Core Concepts
FastFlip enables efficient error injection analysis for evolving programs, optimizing protection against Silent Data Corruptions.
Abstract
FastFlip introduces a novel approach combining empirical error injection and symbolic SDC propagation analyses.
The method allows for compositional and incremental error analysis of evolving software programs.
By selecting static instructions to protect against SDCs, FastFlip minimizes runtime costs while ensuring effective protection.
The study evaluates the utility of protecting selected instructions using various metrics across different benchmarks.
FastFlip demonstrates significant speedups in analysis time when compared to traditional approaches.
The methodology involves sub-analyses such as Approxilyzer for error injection and Chisel for SDC propagation.

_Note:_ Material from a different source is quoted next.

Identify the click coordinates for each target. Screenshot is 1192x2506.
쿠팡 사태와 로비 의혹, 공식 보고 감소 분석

Detailed experiments on benchmarks like LU decomposition showcase the effectiveness and efficiency of FastFlip.
I. INTRODUCTION
Error-prone hardware necessitates protection against Silent Data Corruptions (SDCs).
Software techniques like instruction duplication offer viable solutions but require selective application.
II. BACKGROUND
Error injection analyses simulate errors to assess their impact on program outputs.

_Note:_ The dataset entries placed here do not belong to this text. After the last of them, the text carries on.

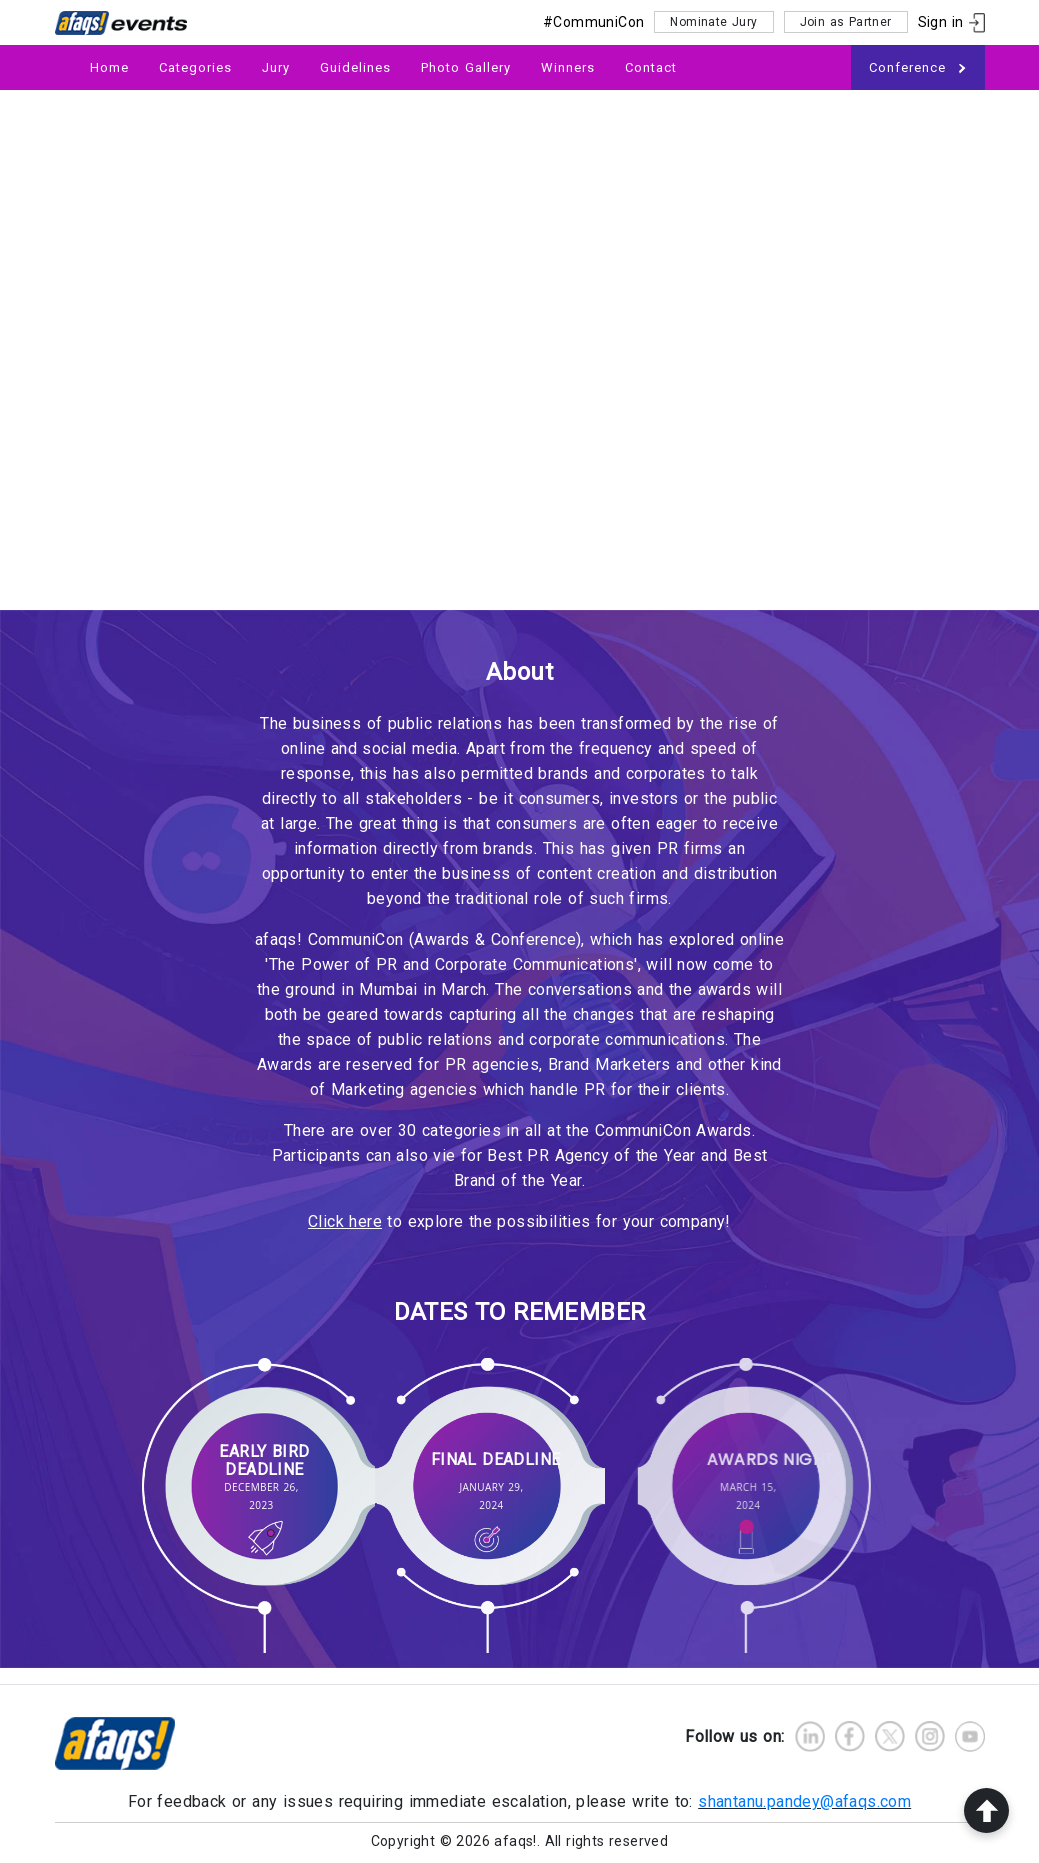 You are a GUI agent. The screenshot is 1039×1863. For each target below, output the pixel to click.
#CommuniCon (593, 22)
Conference (918, 68)
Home (109, 67)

SDC propagation analyses calculate the effects of SDCs on final program outputs.
III. EXAMPLE
Illustrates how LU decomposition can be vulnerable to hardware errors causing SDCs.
IV. THE FASTFLIP APPROACH
A. Preliminaries
Inputs, data flow specifications, and target values are crucial for FastFlip's operation.
B. Error injection analysis of program sections
C. SDC propagation analysis of program sections
D. End-to-end SDC propagation analysis
Stats
FastFlipはプログラムの進化に対する効率的なエラーインジェクション分析を可能にします。
FastFlipは、経験的なエラーインジェクションと象徴的SDC伝播分析を組み合わせた新しいアプローチを導入します。